Well, after chatting with the Yahoo Developers booth at FOWA the other week and this week failing to find a decent UK Xbox 360 release calendar in iCal format I decided to have another crack using the messy data on Gamestation’s website as a source. The result: Gamestation XBox 360 releases. I’ve also created a conversion script in PHP to make that data iCal compatible and therefore importable into pretty much any calendaring system you’d care to mention.

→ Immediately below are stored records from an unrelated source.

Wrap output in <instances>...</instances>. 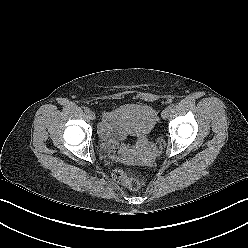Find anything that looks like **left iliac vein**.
I'll use <instances>...</instances> for the list:
<instances>
[{"label": "left iliac vein", "mask_w": 248, "mask_h": 248, "mask_svg": "<svg viewBox=\"0 0 248 248\" xmlns=\"http://www.w3.org/2000/svg\"><path fill=\"white\" fill-rule=\"evenodd\" d=\"M169 114H170V110L168 108H165L162 111L161 116H162L163 119H166V118H168Z\"/></svg>", "instance_id": "1"}]
</instances>
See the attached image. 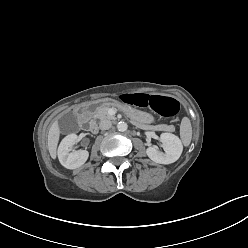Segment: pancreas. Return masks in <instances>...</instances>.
<instances>
[{"label":"pancreas","instance_id":"cf45deb5","mask_svg":"<svg viewBox=\"0 0 248 248\" xmlns=\"http://www.w3.org/2000/svg\"><path fill=\"white\" fill-rule=\"evenodd\" d=\"M111 107H117L115 103L109 102L104 105H102L96 112L95 118L104 120V119H109L112 120L114 119V116H111L108 114V110ZM136 125L142 129H151V130H163V131H169L173 132L175 131V127L173 125H145L141 123H136Z\"/></svg>","mask_w":248,"mask_h":248}]
</instances>
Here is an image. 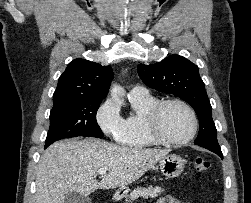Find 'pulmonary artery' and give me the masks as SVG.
I'll list each match as a JSON object with an SVG mask.
<instances>
[{"mask_svg":"<svg viewBox=\"0 0 251 203\" xmlns=\"http://www.w3.org/2000/svg\"><path fill=\"white\" fill-rule=\"evenodd\" d=\"M129 97H147L149 91L143 86H134L128 93Z\"/></svg>","mask_w":251,"mask_h":203,"instance_id":"e3ab8cb5","label":"pulmonary artery"}]
</instances>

If you’re used to writing screen scraping software in a real programming language there are a few mental barriers you have to clear in order to get anywhere:

  1. There is no regexp “match” function. You have to use substitute if you want to extract a term and make sure you “.*” at either end of it to remove unwanted text.
  2. You have to program loops one after the other instead of nesting logic all inside one big loop. Makes it a very odd thing to read.
  3. Multiline regexps are a headache to write because you have a single-line regexp input. I got around this by making a multi-line string single line with “s/[\r\n]/” before doing proper regexp operations
  4. It’s really quite buggy. Under Firefox in windows drag and drop operations would stop working after a while and under Firefox in Ubuntu after a while the whole edit area would turn into a bit of a mess. Save frequently.

Anyway, it’s pretty good once you get your head around it and it outsources some of the heavy lifting involved in screen-scraping to Yahoo instead of your own site. I’d like to see the ability to export in iCal format as standard in future updates.

New SVN repo: PHP Libraries

Wednesday, September 10th, 2008

Just added a new repository to the site: PHP Libraries. Currently in there are working classes or functions for:

  • Firefly Media Server – a class for direct access to the songs database
  • Roku Client – a client for Roku music players like the Soundbridge. Allows remote scripting etc
  • twitter – a bunch of functions for posting to, or getting info from a twitter account
  • Delicious – a class for (currently only) getting delicious bookmarks. Will add other methods if/when they’re needed for other scripts.

And there’s a ping.fm class in there that I might work on if I can be bothered to get an App key for it.